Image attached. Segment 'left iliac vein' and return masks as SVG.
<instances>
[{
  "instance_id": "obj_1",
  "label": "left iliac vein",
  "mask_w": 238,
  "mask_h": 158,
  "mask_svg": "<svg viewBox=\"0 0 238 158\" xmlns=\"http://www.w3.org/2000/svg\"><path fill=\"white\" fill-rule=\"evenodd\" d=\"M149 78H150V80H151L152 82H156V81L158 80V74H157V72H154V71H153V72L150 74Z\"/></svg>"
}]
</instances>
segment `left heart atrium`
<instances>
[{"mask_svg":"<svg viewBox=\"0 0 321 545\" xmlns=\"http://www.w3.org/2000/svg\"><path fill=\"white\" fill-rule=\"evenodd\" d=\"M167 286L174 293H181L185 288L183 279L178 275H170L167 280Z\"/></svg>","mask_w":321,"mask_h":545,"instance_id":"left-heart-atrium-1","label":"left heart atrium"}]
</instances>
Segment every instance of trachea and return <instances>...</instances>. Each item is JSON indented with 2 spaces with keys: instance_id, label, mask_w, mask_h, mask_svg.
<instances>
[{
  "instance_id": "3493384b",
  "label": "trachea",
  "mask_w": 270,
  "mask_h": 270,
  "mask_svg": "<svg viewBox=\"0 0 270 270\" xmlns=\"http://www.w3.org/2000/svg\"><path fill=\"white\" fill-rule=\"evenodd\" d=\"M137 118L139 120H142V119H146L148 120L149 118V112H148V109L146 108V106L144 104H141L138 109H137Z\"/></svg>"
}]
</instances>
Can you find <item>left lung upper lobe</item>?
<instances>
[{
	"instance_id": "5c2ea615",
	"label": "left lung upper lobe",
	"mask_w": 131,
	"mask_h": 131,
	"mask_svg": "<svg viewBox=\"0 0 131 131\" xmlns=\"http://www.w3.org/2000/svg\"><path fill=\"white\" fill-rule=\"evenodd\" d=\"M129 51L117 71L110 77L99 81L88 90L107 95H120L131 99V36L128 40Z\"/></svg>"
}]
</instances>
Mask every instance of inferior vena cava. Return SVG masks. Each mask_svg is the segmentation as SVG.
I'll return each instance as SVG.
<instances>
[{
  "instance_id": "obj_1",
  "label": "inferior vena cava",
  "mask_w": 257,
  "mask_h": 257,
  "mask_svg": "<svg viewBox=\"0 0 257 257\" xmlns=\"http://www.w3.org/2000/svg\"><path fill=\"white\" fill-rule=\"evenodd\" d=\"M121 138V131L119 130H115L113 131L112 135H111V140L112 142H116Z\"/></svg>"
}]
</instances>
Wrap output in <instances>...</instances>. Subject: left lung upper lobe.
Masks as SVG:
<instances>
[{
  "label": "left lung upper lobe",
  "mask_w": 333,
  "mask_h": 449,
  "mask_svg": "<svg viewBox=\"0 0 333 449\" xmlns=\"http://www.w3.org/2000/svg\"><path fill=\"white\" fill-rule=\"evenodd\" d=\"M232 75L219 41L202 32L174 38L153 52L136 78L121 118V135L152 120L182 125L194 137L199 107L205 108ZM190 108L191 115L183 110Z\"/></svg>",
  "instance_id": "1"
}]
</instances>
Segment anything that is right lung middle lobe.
============================================================
The task:
The expected output is the run of lines from the one holding "Can you find" to the last line of the entries above, each reproduced character for character.

Answer to the problem:
Can you find <item>left lung upper lobe</item>?
<instances>
[{
	"instance_id": "5c2ea615",
	"label": "left lung upper lobe",
	"mask_w": 131,
	"mask_h": 131,
	"mask_svg": "<svg viewBox=\"0 0 131 131\" xmlns=\"http://www.w3.org/2000/svg\"><path fill=\"white\" fill-rule=\"evenodd\" d=\"M129 51L117 71L110 77L99 81L88 90L107 95H120L131 99V36L128 40Z\"/></svg>"
}]
</instances>
Mask every instance of inferior vena cava. Return SVG masks. Each mask_svg is the segmentation as SVG.
I'll return each instance as SVG.
<instances>
[{
  "instance_id": "obj_1",
  "label": "inferior vena cava",
  "mask_w": 257,
  "mask_h": 257,
  "mask_svg": "<svg viewBox=\"0 0 257 257\" xmlns=\"http://www.w3.org/2000/svg\"><path fill=\"white\" fill-rule=\"evenodd\" d=\"M121 138V131L119 130H115L113 131L112 135H111V140L112 142H116Z\"/></svg>"
}]
</instances>
Wrap output in <instances>...</instances>. Subject: left lung upper lobe.
Masks as SVG:
<instances>
[{
  "label": "left lung upper lobe",
  "mask_w": 333,
  "mask_h": 449,
  "mask_svg": "<svg viewBox=\"0 0 333 449\" xmlns=\"http://www.w3.org/2000/svg\"><path fill=\"white\" fill-rule=\"evenodd\" d=\"M232 75L219 41L202 32L174 38L153 52L136 78L121 118V135L152 120L182 125L194 137L199 107L205 108ZM190 108L191 115L183 110Z\"/></svg>",
  "instance_id": "1"
}]
</instances>
Segment anything that is right lung middle lobe.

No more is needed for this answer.